# What to do
Your task is to copy the stretch of lines in the records below that begins with the line containing "駆除後も安心できる業者選びの決め手" and ends with the line containing "てくれる業者は信頼度が高いと言えます。", exactly as written, with nothing added.

# Data for this exercise
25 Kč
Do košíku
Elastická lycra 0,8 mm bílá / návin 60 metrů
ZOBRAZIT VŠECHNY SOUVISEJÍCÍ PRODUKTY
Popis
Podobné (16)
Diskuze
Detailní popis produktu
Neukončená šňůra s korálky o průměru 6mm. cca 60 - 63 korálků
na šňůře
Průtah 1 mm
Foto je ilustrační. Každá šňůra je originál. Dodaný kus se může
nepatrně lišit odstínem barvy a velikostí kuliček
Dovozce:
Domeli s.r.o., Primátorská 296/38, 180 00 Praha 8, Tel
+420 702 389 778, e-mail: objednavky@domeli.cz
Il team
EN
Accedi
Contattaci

==

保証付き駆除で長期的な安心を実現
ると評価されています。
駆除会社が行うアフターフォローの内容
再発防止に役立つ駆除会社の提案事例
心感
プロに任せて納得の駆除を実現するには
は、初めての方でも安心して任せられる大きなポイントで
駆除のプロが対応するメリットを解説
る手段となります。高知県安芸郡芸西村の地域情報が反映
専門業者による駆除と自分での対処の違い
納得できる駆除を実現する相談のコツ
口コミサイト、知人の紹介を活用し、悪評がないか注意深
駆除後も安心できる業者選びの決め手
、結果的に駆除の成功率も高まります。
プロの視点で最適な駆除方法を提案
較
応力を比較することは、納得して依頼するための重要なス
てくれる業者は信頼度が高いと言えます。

---

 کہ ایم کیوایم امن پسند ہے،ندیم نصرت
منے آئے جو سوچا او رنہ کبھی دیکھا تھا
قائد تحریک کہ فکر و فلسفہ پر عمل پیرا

# Exercise solution
駆除後も安心できる業者選びの決め手
、結果的に駆除の成功率も高まります。
プロの視点で最適な駆除方法を提案
較
応力を比較することは、納得して依頼するための重要なス
てくれる業者は信頼度が高いと言えます。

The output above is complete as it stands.